Usually receiving the milk by post, orders have come from as far afield as Germany and Great Britain, each often with an intensely personal story.
Remembering some of the more emotive moments in her professional career, Rżanek recalls one time she was asked to make an engagement ring – it’s not uncommon, she says, for men to secretly swipe mother’s milk kept in the fridge to surprise their partners with a unique gift.
On another occasion, a stone was made using milk destined for an infant that had tragically passed away.
“There’s a lot of powerful moments when you’re producing items with such sentimental value,” she tells TFN, “for instance, happy emotions when you get re-orders from those having a second child.” Moments like this, says Rżanek, make her work worthwhile.

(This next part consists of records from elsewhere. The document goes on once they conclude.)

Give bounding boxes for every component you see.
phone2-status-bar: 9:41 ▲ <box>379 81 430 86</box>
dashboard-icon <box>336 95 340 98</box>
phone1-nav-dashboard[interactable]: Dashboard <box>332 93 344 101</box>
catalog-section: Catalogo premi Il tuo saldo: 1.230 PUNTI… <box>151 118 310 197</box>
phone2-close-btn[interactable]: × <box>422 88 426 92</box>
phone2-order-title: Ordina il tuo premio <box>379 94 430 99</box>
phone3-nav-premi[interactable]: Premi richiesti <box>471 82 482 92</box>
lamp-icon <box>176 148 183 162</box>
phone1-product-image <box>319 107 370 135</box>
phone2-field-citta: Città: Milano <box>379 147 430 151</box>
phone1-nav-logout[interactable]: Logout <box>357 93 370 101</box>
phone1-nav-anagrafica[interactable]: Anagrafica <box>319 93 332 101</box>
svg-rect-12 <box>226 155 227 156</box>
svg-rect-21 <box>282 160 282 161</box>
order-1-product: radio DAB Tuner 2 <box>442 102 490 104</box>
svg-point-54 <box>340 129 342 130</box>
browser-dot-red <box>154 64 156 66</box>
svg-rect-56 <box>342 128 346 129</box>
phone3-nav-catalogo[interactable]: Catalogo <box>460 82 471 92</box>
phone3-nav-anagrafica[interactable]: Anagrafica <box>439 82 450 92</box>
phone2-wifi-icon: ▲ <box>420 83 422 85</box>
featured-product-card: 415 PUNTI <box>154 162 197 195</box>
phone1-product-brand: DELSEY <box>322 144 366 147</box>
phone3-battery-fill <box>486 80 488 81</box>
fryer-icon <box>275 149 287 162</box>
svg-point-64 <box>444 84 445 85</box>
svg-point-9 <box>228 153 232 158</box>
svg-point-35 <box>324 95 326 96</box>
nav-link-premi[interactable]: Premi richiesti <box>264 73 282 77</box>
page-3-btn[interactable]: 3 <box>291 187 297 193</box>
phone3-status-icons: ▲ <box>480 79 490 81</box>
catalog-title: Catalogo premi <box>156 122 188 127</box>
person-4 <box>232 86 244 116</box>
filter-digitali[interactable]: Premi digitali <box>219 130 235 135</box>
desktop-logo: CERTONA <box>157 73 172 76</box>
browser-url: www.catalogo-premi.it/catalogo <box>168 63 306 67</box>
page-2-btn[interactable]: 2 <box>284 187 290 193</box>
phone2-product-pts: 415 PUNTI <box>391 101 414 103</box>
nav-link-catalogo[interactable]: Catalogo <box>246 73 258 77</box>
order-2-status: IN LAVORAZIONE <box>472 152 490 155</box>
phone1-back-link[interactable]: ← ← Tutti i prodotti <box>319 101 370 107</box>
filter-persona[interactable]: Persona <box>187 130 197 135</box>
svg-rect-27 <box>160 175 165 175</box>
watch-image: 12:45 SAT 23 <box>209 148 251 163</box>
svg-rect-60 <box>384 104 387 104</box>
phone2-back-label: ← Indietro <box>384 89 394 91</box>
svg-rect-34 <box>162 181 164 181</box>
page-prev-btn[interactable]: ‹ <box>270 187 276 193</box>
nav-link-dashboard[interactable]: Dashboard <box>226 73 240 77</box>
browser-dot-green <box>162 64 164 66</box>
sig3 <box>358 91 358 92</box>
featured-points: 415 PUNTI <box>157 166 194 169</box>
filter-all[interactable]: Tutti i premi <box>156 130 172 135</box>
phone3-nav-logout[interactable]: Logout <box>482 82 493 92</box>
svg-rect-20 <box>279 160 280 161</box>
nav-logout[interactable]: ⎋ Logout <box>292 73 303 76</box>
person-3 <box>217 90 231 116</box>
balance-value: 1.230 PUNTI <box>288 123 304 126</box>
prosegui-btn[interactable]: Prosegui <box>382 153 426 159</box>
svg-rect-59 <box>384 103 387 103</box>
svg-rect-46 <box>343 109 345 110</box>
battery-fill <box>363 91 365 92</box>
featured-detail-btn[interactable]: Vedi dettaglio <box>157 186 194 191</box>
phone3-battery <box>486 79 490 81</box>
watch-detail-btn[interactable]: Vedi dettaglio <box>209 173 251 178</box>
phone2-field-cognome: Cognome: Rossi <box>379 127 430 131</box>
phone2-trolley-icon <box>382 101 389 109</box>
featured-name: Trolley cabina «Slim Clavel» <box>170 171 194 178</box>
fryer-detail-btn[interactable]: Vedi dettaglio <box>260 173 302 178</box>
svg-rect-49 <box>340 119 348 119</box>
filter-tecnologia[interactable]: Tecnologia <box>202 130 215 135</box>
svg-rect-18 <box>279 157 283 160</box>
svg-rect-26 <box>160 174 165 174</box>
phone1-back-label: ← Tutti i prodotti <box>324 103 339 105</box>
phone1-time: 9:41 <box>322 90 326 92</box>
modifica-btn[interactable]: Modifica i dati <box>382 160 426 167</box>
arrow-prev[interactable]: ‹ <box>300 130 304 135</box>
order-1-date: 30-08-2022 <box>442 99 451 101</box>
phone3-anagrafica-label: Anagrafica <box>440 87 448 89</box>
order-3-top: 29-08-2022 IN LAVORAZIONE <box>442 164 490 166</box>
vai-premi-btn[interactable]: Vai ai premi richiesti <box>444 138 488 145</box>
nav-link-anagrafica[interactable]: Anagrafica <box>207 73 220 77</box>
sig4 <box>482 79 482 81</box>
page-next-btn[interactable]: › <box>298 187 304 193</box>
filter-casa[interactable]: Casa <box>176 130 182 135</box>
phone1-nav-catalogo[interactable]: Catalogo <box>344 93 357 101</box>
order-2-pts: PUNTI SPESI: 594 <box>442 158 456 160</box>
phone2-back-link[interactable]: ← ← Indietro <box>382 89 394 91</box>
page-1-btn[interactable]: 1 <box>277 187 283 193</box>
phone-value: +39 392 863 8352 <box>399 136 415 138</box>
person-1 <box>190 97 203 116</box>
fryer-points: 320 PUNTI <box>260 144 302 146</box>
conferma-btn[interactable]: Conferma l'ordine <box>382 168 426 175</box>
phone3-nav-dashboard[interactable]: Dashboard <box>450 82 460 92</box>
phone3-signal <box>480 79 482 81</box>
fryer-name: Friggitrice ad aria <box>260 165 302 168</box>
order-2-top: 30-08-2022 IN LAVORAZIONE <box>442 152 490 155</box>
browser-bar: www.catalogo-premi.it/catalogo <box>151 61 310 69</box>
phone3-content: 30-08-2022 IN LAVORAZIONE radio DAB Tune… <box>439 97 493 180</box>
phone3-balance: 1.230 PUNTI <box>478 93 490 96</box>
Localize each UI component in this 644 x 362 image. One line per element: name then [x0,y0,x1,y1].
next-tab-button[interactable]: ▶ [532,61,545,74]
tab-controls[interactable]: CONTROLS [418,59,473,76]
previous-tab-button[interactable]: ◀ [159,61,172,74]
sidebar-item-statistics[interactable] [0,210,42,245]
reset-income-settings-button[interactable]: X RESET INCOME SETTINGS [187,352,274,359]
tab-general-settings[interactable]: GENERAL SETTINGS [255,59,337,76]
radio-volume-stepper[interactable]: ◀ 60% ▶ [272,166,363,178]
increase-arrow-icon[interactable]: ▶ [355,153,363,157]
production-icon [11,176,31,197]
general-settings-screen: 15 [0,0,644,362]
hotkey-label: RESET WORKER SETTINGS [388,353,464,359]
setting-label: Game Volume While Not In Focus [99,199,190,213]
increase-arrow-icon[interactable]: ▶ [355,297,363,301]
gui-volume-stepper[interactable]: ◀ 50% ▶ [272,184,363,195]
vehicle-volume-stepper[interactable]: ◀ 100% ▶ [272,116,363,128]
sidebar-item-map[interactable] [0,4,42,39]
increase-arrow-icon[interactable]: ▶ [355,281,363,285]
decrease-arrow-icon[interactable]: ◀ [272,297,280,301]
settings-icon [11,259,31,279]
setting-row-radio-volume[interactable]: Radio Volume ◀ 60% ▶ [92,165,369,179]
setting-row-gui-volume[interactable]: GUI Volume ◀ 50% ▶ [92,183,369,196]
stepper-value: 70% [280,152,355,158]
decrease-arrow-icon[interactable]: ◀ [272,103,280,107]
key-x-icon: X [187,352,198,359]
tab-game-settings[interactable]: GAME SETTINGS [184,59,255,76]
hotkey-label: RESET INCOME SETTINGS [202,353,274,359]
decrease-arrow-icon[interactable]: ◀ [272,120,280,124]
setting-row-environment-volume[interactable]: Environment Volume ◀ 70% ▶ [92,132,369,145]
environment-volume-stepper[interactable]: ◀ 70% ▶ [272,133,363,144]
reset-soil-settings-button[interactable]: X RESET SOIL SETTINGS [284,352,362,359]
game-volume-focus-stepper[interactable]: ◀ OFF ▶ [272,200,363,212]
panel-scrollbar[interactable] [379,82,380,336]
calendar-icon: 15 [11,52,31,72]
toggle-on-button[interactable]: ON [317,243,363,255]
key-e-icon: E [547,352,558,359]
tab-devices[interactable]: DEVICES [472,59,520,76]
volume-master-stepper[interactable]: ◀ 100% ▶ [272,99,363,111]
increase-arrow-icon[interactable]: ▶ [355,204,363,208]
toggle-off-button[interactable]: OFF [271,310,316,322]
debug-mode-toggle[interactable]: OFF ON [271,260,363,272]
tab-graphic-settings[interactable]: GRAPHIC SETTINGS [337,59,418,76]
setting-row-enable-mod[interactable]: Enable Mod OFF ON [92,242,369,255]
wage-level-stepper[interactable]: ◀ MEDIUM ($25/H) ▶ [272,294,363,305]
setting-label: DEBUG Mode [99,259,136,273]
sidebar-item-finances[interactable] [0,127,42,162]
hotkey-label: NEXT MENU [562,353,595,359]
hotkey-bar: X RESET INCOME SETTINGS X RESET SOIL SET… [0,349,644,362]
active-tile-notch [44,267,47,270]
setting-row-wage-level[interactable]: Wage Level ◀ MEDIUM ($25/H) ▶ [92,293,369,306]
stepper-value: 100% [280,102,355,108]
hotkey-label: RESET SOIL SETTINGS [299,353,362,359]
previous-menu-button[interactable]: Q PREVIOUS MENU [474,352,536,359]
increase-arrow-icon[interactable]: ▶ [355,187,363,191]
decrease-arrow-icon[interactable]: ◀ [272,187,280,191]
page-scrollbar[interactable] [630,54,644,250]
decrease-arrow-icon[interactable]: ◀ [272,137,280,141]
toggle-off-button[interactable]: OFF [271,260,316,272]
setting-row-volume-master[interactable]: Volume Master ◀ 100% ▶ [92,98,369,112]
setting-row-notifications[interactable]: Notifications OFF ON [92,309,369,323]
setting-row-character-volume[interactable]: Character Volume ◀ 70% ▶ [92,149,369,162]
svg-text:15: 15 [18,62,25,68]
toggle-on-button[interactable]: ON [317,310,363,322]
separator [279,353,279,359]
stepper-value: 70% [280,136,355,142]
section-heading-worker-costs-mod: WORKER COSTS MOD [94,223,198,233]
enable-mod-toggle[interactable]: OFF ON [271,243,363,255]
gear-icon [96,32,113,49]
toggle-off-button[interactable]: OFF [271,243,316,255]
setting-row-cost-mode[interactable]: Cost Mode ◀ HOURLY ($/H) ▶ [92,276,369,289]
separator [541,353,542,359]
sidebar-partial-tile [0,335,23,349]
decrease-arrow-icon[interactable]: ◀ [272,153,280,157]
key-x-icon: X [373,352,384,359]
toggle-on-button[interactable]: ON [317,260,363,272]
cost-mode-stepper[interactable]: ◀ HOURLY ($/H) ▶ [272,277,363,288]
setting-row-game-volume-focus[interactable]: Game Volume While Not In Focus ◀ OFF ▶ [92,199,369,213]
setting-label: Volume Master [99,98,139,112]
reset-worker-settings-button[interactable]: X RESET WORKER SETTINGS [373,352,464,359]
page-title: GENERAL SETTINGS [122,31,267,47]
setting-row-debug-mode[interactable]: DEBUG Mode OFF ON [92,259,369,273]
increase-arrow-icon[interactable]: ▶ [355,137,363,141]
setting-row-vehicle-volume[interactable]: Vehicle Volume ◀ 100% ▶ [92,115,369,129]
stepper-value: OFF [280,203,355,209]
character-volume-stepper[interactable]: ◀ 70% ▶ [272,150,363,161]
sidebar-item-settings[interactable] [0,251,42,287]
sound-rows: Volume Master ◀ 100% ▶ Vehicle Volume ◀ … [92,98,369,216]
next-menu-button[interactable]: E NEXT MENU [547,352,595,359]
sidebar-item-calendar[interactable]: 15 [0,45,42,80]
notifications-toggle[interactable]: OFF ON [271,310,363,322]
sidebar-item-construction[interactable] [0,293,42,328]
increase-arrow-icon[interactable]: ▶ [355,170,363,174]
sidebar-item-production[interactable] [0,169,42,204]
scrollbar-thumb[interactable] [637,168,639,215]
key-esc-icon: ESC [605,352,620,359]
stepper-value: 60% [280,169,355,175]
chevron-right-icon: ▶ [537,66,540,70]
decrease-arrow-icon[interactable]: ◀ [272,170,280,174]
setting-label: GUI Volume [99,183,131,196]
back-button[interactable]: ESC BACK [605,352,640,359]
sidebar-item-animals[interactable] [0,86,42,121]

Even so, with breastfeeding a topic that still carries the tendency to horrify some, she admits that the collection has, on occasion, been met with scepticism and suspicion. Despite that, on the whole her work has received an overwhelmingly positive reception, a point affirmed by the number of orders she’s received.
“In general,” says Rżanek, “the reaction is very positive. People are curious about this kind of jewellery as well as the production process that it entails.”
This, however, is not the first time that the designer has chosen to express the joys of motherhood through jewellery. Another best-selling line, for example, has seen her preserve locks of children’s hair by enclosing them within decorative glass balls skilfully attached to pendants and bracelets.
Does the future hold any further innovations?
“No plans as yet,” she answers, “but who knows what might happen later down the line!”